Once again I will say that I am not providing detailed canning instructions. Any reliable book on canning should have good solid instructions for people new to canning. But, even though I have been canning for years, I always have a book nearby to double check the canning times and pressure.
Dried beans must be canned in a pressure canner, so this is not a beginner canning project. Get all of your equipment together in your impeccably clean kitchen. Prepare your jars, canning liquid, lids, and canner in advance. You should be getting a canning facial now because of the steam.
Ready To Can
I followed the directions in my "Putting Food By" book: soaked the beans overnight, put 3/4 cup of beans in each jar, covered with water or broth to 1/2 inch headspace, processed at 10 pounds pressure for 75 minutes. These instructions are for quart jars. If I had added meat broth or ham/bacon it would need to be processed for 90 minutes.
Rockin' and Rollin'
I can't show you a jar of the beans I canned today because I always leave the canner untouched until the next day to allow all pressure to be relieved and allow for complete cooling. This prevents seal failures and steam burns.
You'll notice I am canning using a flat, glass topped stove top. Many people recommend against this, but I have never had a problem. BUT, I will never buy this type of stove top again. I don't like the way it has aged and it's not very versatile. Plus it costs a fortune to replace the glass top should it crack.

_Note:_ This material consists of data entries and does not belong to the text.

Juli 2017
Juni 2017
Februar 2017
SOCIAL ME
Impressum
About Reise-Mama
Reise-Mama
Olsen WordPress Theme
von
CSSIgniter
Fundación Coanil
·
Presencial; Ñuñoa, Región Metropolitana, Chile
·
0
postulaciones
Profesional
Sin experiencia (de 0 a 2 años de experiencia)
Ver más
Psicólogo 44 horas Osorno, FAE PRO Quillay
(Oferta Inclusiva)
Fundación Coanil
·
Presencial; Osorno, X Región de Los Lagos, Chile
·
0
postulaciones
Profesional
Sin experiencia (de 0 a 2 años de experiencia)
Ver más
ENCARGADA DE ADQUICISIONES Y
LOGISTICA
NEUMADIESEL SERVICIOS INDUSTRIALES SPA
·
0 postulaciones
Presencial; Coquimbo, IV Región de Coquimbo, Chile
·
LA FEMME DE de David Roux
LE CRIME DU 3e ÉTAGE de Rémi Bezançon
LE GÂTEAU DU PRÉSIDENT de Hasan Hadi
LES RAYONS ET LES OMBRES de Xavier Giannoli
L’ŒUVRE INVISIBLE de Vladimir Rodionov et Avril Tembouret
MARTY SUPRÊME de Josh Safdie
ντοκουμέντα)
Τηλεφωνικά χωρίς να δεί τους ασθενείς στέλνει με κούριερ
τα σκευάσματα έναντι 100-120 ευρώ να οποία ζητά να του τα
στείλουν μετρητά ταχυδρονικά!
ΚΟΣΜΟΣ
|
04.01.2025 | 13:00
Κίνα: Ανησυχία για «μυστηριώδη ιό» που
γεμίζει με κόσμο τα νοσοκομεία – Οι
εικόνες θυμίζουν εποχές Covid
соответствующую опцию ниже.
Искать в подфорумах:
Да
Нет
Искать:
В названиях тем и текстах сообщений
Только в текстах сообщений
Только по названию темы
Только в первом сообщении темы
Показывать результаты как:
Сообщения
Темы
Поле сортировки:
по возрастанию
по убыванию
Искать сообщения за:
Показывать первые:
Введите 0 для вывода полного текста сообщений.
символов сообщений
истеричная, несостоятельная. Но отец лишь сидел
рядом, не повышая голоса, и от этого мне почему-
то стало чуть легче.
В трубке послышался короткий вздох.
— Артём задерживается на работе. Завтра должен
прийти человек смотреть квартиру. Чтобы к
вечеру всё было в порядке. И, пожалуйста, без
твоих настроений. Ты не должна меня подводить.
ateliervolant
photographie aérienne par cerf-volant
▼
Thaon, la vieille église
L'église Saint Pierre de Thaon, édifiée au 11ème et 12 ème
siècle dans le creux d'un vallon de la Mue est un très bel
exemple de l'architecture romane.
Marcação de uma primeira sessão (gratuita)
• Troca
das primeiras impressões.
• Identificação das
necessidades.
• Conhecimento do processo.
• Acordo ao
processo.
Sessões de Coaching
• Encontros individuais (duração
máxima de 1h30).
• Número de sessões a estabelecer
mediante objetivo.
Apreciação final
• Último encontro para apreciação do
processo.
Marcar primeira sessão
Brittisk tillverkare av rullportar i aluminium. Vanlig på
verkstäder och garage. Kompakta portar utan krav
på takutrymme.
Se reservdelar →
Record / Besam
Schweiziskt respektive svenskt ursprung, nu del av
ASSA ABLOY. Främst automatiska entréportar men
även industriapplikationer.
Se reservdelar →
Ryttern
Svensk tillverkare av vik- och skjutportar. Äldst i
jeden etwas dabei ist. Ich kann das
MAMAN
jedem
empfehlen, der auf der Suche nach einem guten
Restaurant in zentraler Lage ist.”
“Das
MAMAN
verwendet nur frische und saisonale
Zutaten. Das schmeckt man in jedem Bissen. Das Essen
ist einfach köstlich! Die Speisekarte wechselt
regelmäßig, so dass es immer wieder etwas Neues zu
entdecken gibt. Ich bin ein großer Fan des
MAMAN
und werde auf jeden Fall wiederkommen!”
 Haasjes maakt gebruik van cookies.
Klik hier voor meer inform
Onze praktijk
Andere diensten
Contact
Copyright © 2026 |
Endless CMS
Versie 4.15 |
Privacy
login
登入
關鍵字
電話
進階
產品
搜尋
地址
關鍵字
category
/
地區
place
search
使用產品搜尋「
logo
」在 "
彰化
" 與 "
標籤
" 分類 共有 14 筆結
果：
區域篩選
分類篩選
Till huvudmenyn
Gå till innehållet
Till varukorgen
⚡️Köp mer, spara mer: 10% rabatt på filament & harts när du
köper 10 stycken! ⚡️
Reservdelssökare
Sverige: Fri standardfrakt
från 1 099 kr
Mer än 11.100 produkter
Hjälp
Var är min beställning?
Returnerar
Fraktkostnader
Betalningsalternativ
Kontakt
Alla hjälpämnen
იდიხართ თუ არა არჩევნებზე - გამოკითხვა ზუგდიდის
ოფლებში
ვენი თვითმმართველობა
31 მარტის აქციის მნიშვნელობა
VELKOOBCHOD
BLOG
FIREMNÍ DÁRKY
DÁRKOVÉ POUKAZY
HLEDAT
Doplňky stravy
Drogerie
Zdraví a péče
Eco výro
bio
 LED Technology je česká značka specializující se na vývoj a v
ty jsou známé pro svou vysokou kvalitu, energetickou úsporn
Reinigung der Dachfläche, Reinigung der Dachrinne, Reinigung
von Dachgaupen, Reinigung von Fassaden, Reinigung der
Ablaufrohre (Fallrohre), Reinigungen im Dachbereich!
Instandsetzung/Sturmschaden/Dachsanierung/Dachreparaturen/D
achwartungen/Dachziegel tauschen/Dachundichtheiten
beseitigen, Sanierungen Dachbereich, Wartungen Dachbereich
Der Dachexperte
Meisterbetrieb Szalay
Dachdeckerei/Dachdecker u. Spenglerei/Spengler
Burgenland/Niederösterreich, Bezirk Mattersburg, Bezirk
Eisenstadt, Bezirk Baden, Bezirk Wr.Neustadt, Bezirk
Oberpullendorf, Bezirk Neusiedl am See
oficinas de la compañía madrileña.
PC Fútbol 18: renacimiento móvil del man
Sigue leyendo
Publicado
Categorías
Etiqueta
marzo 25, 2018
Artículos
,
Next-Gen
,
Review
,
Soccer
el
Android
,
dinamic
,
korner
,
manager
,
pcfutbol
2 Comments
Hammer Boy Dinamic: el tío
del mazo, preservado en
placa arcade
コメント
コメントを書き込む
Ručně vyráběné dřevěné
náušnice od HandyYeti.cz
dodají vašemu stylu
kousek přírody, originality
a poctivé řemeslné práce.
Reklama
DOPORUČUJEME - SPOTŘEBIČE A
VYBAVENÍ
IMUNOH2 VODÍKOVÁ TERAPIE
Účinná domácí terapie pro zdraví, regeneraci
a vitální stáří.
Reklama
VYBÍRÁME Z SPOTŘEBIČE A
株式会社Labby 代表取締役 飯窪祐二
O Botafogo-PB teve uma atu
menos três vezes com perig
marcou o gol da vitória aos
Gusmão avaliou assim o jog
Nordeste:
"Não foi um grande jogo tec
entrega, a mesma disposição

I own two pressure canners, an All American and a Presto. The All American does not require rubber gaskets, so will be perfect for preserving foods in an environment where replacement parts are not available. The Presto does use rubber gaskets, but it is much lighter and perfect for people that can't lift heavy weights. Both will last forever with care.
Beans Canned Last Year
Why buy convenience foods when you can make your own and know exactly what you are feeding your family? It's all about frugal living and love.